Dot writes: on Friday morning at about 7.30am we were congratulating ourselves on our best night pretty much since Frank was born. Frank had fed at 1.30am and then made it through to 6.30, in his cot (I think he sleeps better in the cot now than in our bed); Hugh was still asleep at a time his parents actually felt like getting up. I went downstairs to make tea and play with Frank. Ken went to check that Hugh wasn’t dead. As it happened, he wasn’t dead, but he was lying in a pool of sick. (Or possibly standing up in it, or struggling free of it; I wasn’t there and I’m not perfectly sure what stage of waking he had reached.) So Ken stripped the sheets off and we gave Hugh a bath, and we watched him a bit gingerly during the day but he seemed fine, if maybe a little lacking in energy.
The next night at about 10.30pm there were cries from down the hall. Ken went in and found that Hugh had vomited very copiously all over his bedding, part of the floor, and himself. Once more Ken stripped down the bed and the boy and did his best to give the latter a wash, hampered by the fact that by that time of night we never have any hot water left. There were no clean pyjamas so he re-dressed Hugh in his daytime clothes, and the cot mattress was damp and smelled of vomit so he brought him into our bed. I’m afraid poor Ken had to do all this by himself, as I sleep very heavily in the early part of the night (I’m programmed for babies who want to feed in the small hours) and I didn’t wake until the nasty work was done. I did share the privilege of being kicked for the rest of the night, however, and the pleasure of feeding the baby in a teetering cramped position on the edge of the bed when he was woken – several times – by his brother’s commotions was exclusively mine to enjoy. Maybe toddlers who have co-slept continuously learn some sort of bed-sharing etiquette, or maybe their parents are just particularly masochistic; either way, co-sleeping with Hugh, who’s used to his own private cot, is not fun. When he’d been foiled in kicking off the duvet he decided he’d rather lie across the width of the bed with his feet on my head. Or Ken’s head; he wasn’t choosy. It all ended in tears at about 6am, with everybody awake and everybody cross about it.
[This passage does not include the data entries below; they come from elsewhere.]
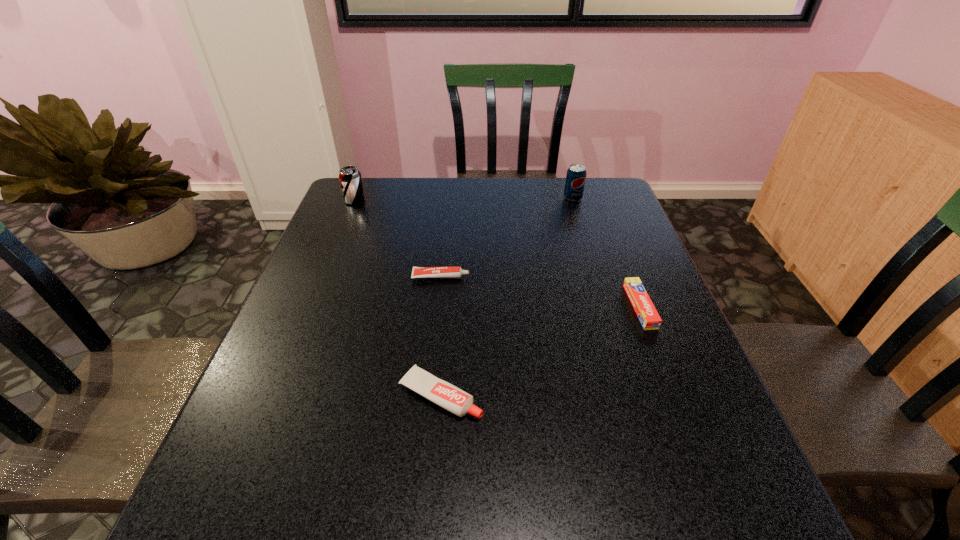 You are a GUI agent. You are given a task and a screenshot of the screen. Output one action in this format:
    pyautogui.click(x=<x>, y=<y>)
    Task: Click on the free space that satisfies the following two spatial constraints: 1. at the nozzle of the third nearest object; 2. on the right side of the tallest toothpaste
    
    Given the screenshot: What is the action you would take?
    pyautogui.click(x=429, y=395) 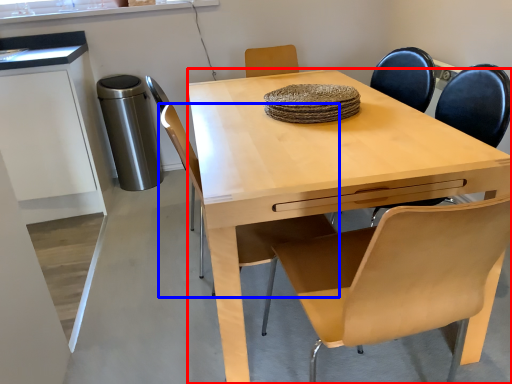 Question: Which of the following is the closest to the observer, desk (highlighted by a red box) or chair (highlighted by a blue box)?

Choices:
 (A) desk
 (B) chair

Answer: (A)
Advice: in case of illness, don’t look up the symptoms on the internet. You will always get the scariest possible diagnosis.*
We approached Satutday night with trepidation and our last reserves of cot-bedding, but in fact both boys slept well: Frank fed at 3 and at 6 and I was able to get him off again after that by bringing him into bed; Hugh made it through to 7.30. The one who spent the night vomiting was poor Ken, and he’s felt so ill today he’s passed the day so far in bed. Hugh may have slept well but he has a touch of diarrhoea and is generally whingy, cross and horrible. I have developed a beastly cold. Little Frank is just a tad hoarse, but we are a plague house altogether. I am considering painting a large cross on the door. I guess this is one of those rites-of-passage parenting experiences that comes to us all sooner or later, but the rosy glow of reminiscence has not yet replaced the sickly yellow light of the whole house being covered in vomity washing. Ugh. I gave up on taking the boys to church this morning and watched Labyrinth instead, which shows how bad it is.
*Epilepsy, in this case; or “epilopsy” as one forum contributor spelled it. Apparently there was an American TV programme recently called Mystery Diagnosis in which a child with night vomiting turned out to be having seizures. Hugh of course did have a classic tonic-clonic seizure when he was eleven months old, so this is not a totally far-out suggestion. I know epilepsy is not as awful as it’s often made out to be, but I’d still rather he didn’t have it.